Indian princely title

Maharao Raja (lit. 'Supreme Raja or King'; feminine: Maharani) is a royal title in the Indian subcontinent of Sanskrit origin. It is one degree higher than Maharao. The word Maharao is a combination of Maha (meaning 'great') and Rao, which is a variation on Raja.

== History ==
The title of Maharao Raja was used by the rulers of Bundi and Kotah. Budh Singh of Bundi received this title from the eighth Mughal Emperor Bahadur Shah I in 1707. Bhim Singh of Kotah was granted the title of Maharao by the tenth Mughal Emperor Farrukhsiyar in 1713 and began to use it by combining it with the title of Raja, which was granted to his ancestor Madho Singh by the third Mughal Emperor Jahangir. This title was used by the rulers of Alwar for some time as well. The first ruler of Alwar to assume this title was Pratap Singh, and he began to use it in 1770, when he announced his independence from Jaipur.
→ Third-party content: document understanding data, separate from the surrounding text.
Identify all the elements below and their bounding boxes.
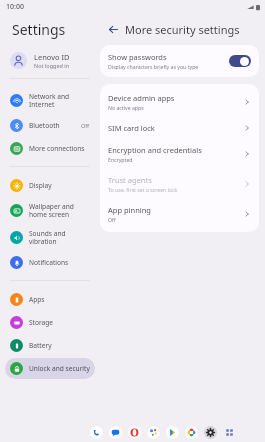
staticText: Notifications — [29, 258, 90, 267]
button[interactable]: phone — [90, 426, 103, 439]
staticText: Show passwords — [108, 52, 167, 62]
staticText: Network and Internet — [29, 92, 90, 109]
button[interactable]: Network and Internet — [5, 88, 95, 113]
staticText: Off — [108, 216, 116, 223]
button[interactable]: Apps — [5, 289, 95, 310]
staticText: App pinning — [108, 205, 151, 215]
button[interactable]: Display — [5, 175, 95, 196]
button[interactable]: Encryption and credentials — [100, 139, 259, 169]
staticText: Lenovo ID — [34, 52, 70, 62]
staticText: Bluetooth — [29, 121, 81, 130]
button[interactable]: Trust agents — [100, 169, 259, 199]
staticText: Unlock and security — [29, 364, 90, 373]
button[interactable]: assistant — [147, 426, 160, 439]
staticText: Battery — [29, 341, 90, 350]
button[interactable]: Bluetooth — [5, 115, 95, 136]
button[interactable]: grid — [223, 426, 236, 439]
staticText: Sounds and vibration — [29, 229, 90, 246]
staticText: Storage — [29, 318, 90, 327]
button[interactable]: play — [166, 426, 179, 439]
staticText: More security settings — [125, 22, 240, 37]
staticText: Device admin apps — [108, 93, 175, 103]
button[interactable]: Wallpaper and home screen — [5, 198, 95, 223]
button[interactable]: Storage — [5, 312, 95, 333]
button[interactable]: SIM card lock — [100, 117, 259, 139]
button[interactable]: Unlock and security — [5, 358, 95, 379]
staticText: Display — [29, 181, 90, 190]
button[interactable]: msg — [109, 426, 122, 439]
button[interactable]: Show passwords toggle — [229, 55, 251, 67]
button[interactable]: settings — [204, 426, 217, 439]
staticText: More connections — [29, 144, 90, 153]
button[interactable]: Lenovo ID — [0, 50, 100, 71]
button[interactable]: opera — [128, 426, 141, 439]
staticText: Settings — [12, 20, 66, 39]
staticText: Encrypted — [108, 156, 133, 163]
button[interactable]: Sounds and vibration — [5, 225, 95, 250]
button[interactable]: More connections — [5, 138, 95, 159]
button[interactable]: App pinning — [100, 199, 259, 229]
staticText: Encryption and credentials — [108, 145, 202, 155]
button[interactable]: photos — [185, 426, 198, 439]
staticText: To use, first set a screen lock — [108, 186, 178, 193]
button[interactable]: Notifications — [5, 252, 95, 273]
staticText: Display characters briefly as you type — [108, 63, 199, 70]
button[interactable]: Show passwords — [100, 45, 259, 77]
staticText: Not logged in — [34, 62, 70, 69]
staticText: No active apps — [108, 104, 144, 111]
button[interactable]: Back — [104, 20, 122, 38]
staticText: Wallpaper and home screen — [29, 202, 90, 219]
staticText: SIM card lock — [108, 123, 155, 133]
button[interactable]: Battery — [5, 335, 95, 356]
staticText: Apps — [29, 295, 90, 304]
staticText: 10:00 — [6, 2, 24, 12]
button[interactable]: Device admin apps — [100, 87, 259, 117]
staticText: Off — [81, 122, 90, 129]
staticText: Trust agents — [108, 175, 152, 185]
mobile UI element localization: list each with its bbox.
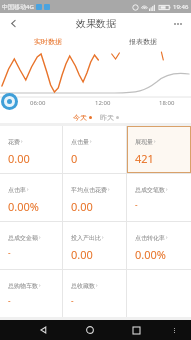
staticText: 花费 xyxy=(8,138,20,146)
button[interactable]: 总收藏数 xyxy=(63,270,127,317)
staticText: 总购物车数 xyxy=(8,282,38,290)
staticText: - xyxy=(8,295,11,306)
button[interactable]: 总购物车数 xyxy=(0,270,63,317)
staticText: › xyxy=(21,138,23,145)
button[interactable]: 投入产出比 xyxy=(63,222,127,269)
button[interactable]: 平均点击花费 xyxy=(63,174,127,221)
button[interactable]: Recent apps xyxy=(127,321,145,339)
staticText: 点击转化率 xyxy=(135,234,165,242)
staticText: 0.00 xyxy=(71,199,93,214)
staticText: 0 xyxy=(71,151,78,166)
staticText: › xyxy=(166,234,168,241)
staticText: 点击率 xyxy=(8,186,26,194)
button[interactable]: 报表数据 xyxy=(95,34,191,49)
staticText: › xyxy=(27,186,29,193)
staticText: › xyxy=(90,138,92,145)
staticText: 效果数据 xyxy=(76,17,116,30)
staticText: - xyxy=(8,247,11,258)
staticText: 0.00 xyxy=(8,151,30,166)
staticText: › xyxy=(154,138,156,145)
button[interactable]: 昨天 xyxy=(100,113,119,122)
button[interactable]: Chart info xyxy=(1,93,18,110)
button[interactable]: 总成交金额 xyxy=(0,222,63,269)
staticText: 展现量 xyxy=(135,138,153,146)
staticText: 中国移动4G xyxy=(2,3,34,11)
staticText: 点击量 xyxy=(71,138,89,146)
button[interactable]: More options xyxy=(165,13,191,34)
staticText: › xyxy=(39,282,41,289)
staticText: - xyxy=(71,295,74,306)
staticText: 06:00 xyxy=(30,99,46,107)
staticText: 昨天 xyxy=(100,113,114,122)
button[interactable]: 今天 xyxy=(73,113,92,122)
staticText: - xyxy=(135,199,138,210)
staticText: 19:46 xyxy=(173,3,189,11)
staticText: 0.00% xyxy=(8,199,39,214)
staticText: 总收藏数 xyxy=(71,282,95,290)
staticText: 报表数据 xyxy=(129,37,157,46)
button[interactable]: Back xyxy=(35,321,53,339)
staticText: 0.00 xyxy=(71,247,93,262)
button[interactable]: 点击量 xyxy=(63,126,127,173)
staticText: 今天 xyxy=(73,113,87,122)
staticText: › xyxy=(166,186,168,193)
button[interactable]: 花费 xyxy=(0,126,63,173)
button[interactable]: 总成交笔数 xyxy=(127,174,191,221)
staticText: 18:00 xyxy=(159,99,175,107)
button[interactable]: 点击转化率 xyxy=(127,222,191,269)
staticText: 投入产出比 xyxy=(71,234,101,242)
staticText: › xyxy=(96,282,98,289)
staticText: 总成交金额 xyxy=(8,234,38,242)
staticText: › xyxy=(39,234,41,241)
button[interactable]: Back xyxy=(0,13,26,34)
staticText: 总成交笔数 xyxy=(135,186,165,194)
button[interactable]: 展现量 xyxy=(127,126,191,173)
button[interactable]: Home xyxy=(81,321,99,339)
staticText: 0.00% xyxy=(135,247,166,262)
button[interactable]: 点击率 xyxy=(0,174,63,221)
staticText: 12:00 xyxy=(95,99,111,107)
staticText: 实时数据 xyxy=(34,37,62,46)
staticText: 平均点击花费 xyxy=(71,186,107,194)
staticText: › xyxy=(108,186,110,193)
button[interactable]: Menu xyxy=(167,323,181,337)
button[interactable]: 实时数据 xyxy=(0,34,95,49)
staticText: 421 xyxy=(135,151,154,166)
staticText: › xyxy=(102,234,104,241)
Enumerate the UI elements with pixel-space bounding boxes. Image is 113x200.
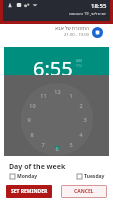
staticText: 11 (40, 92, 47, 99)
staticText: יום שלישי, 19 באוגוסט (69, 11, 107, 16)
button[interactable]: AM (76, 58, 83, 63)
button[interactable]: PM (76, 63, 83, 68)
staticText: 10 (29, 102, 36, 109)
staticText: 12 (54, 88, 61, 95)
button[interactable]: Tuesday (71, 172, 111, 181)
staticText: 18:55 (91, 2, 107, 10)
staticText: 5 (69, 141, 73, 148)
button[interactable]: SET REMINDER (6, 185, 52, 198)
staticText: 6:55 (33, 55, 73, 82)
staticText: 21:00 - 19:00 (64, 32, 89, 38)
staticText: 2 (79, 102, 83, 109)
staticText: התזכורת של אבא (55, 25, 89, 31)
staticText: 8 (30, 131, 34, 138)
button[interactable]: Notification app icon (92, 27, 103, 38)
staticText: SET REMINDER (11, 188, 48, 195)
staticText: 7 (41, 141, 45, 148)
staticText: 3 (83, 116, 87, 123)
staticText: 4 (79, 131, 83, 138)
staticText: 6 (55, 145, 59, 152)
button[interactable]: Monday (4, 172, 44, 181)
staticText: Day of the week (9, 162, 66, 172)
staticText: CANCEL (74, 188, 94, 195)
staticText: 9 (27, 116, 31, 123)
staticText: Tuesday (84, 173, 105, 180)
staticText: Monday (17, 173, 38, 180)
staticText: 1 (69, 92, 73, 99)
button[interactable]: CANCEL (61, 185, 107, 198)
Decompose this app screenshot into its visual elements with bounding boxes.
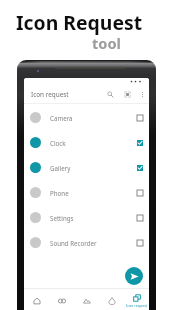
button[interactable]: Apply: [99, 289, 124, 310]
button[interactable]: Camera: [24, 105, 149, 130]
button[interactable]: Settings: [24, 205, 149, 230]
staticText: Phone: [50, 189, 69, 197]
staticText: Icon request: [126, 303, 148, 308]
staticText: Gallery: [50, 164, 71, 172]
button[interactable]: Sound Recorder: [24, 230, 149, 255]
button[interactable]: More options: [137, 89, 148, 100]
staticText: Camera: [50, 114, 73, 122]
button[interactable]: Send request: [125, 267, 143, 285]
staticText: Icon Request: [16, 9, 143, 35]
button[interactable]: Phone: [24, 180, 149, 205]
staticText: Clock: [50, 139, 66, 147]
button[interactable]: Search: [105, 89, 116, 100]
button[interactable]: Clock: [24, 130, 149, 155]
button[interactable]: Icons: [49, 289, 74, 310]
button[interactable]: Select all: [122, 89, 133, 100]
button[interactable]: Home: [24, 289, 49, 310]
staticText: Settings: [50, 214, 74, 222]
staticText: Sound Recorder: [50, 239, 97, 247]
button[interactable]: Gallery: [24, 155, 149, 180]
staticText: Icon request: [31, 90, 69, 99]
button[interactable]: Wallpapers: [74, 289, 99, 310]
staticText: tool: [92, 33, 121, 53]
button[interactable]: Icon request: [124, 289, 149, 310]
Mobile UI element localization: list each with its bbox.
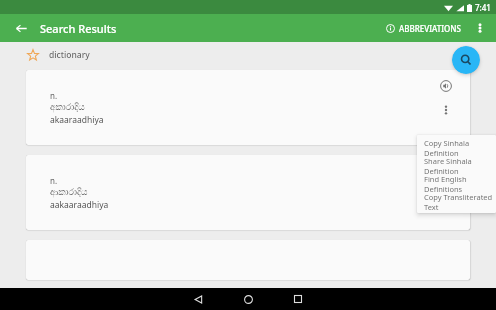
button[interactable]: Back [183,288,213,310]
staticText: Share Sinhala Definition [424,156,496,174]
staticText: Copy Transliterated Text [424,192,496,210]
button[interactable]: Favorite [24,46,42,64]
staticText: aakaaraadhiya [50,199,109,211]
staticText: අකාරාදිය [50,103,85,112]
button[interactable]: Find English Definitions [417,174,496,192]
button[interactable]: n. [26,155,470,230]
staticText: n. [50,175,58,186]
button[interactable]: Copy Sinhala Definition [417,138,496,156]
button[interactable]: Back [10,17,32,39]
button[interactable]: Copy Transliterated Text [417,192,496,210]
staticText: Find English Definitions [424,174,496,192]
button[interactable]: Play pronunciation [436,76,456,96]
staticText: ABBREVIATIONS [399,23,461,34]
staticText: Search Results [40,21,117,36]
staticText: n. [50,90,58,101]
button[interactable]: More options [440,183,456,199]
button[interactable]: More options [470,18,490,38]
button[interactable]: Recent apps [283,288,313,310]
staticText: 7:41 [475,2,491,13]
button[interactable]: ABBREVIATIONS [383,19,464,38]
staticText: ආකාරාදිය [50,188,88,197]
staticText: dictionary [49,49,90,61]
button[interactable]: Home [233,288,263,310]
button[interactable]: Share Sinhala Definition [417,156,496,174]
button[interactable]: More options [438,102,454,118]
staticText: akaaraadhiya [50,114,104,126]
staticText: Copy Sinhala Definition [424,138,496,156]
button[interactable]: Search [452,46,480,74]
button[interactable]: n. [26,70,470,145]
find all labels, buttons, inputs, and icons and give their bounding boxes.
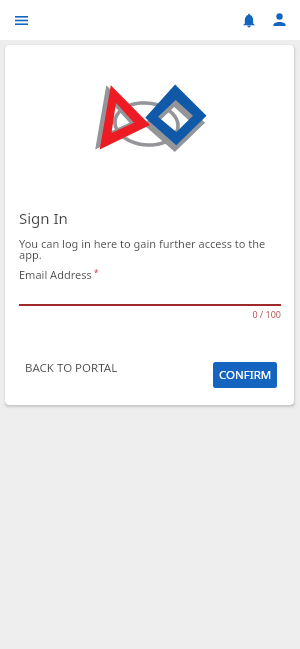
staticText: Email Address: [19, 267, 92, 282]
staticText: BACK TO PORTAL: [25, 360, 118, 376]
button[interactable]: Menu: [6, 5, 36, 35]
button[interactable]: Account: [264, 5, 294, 35]
staticText: *: [92, 267, 99, 278]
staticText: CONFIRM: [219, 367, 272, 383]
staticText: 0 / 100: [19, 308, 281, 320]
staticText: You can log in here to gain further acce…: [19, 236, 283, 262]
button[interactable]: Notifications: [234, 5, 264, 35]
button[interactable]: BACK TO PORTAL: [17, 352, 126, 384]
button[interactable]: CONFIRM: [213, 362, 277, 388]
staticText: Sign In: [19, 208, 68, 228]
When the title of Maharaja was conferred by the British Government as a hereditary distinction on Mangal Singh on 1 January 1889, from that date onwards the rulers of Alwar stopped using the title of Maharao Raja and began using the newly conferred title.

== Usage ==

=== Bundi ===
The ruler of Bundi bore the following styles and titles: His Highness Hadendra Shiromani Deo Sar Buland Rai Maharajadhiraj Maharao Raja Shri (personal name) Singhji Sahib Bahadur, Maharao Raja of Bundi.

=== Kotah ===
The ruler of Kotah bore the following styles and titles: His Highness Maharajadhiraj Maharaja Mahimahendra Maharao Raja Shri (personal name) Singhji Sahib Bahadur, Maharao Raja of Kotah. His consort bore the following: Her Highness Maharani (personal name) Sahiba.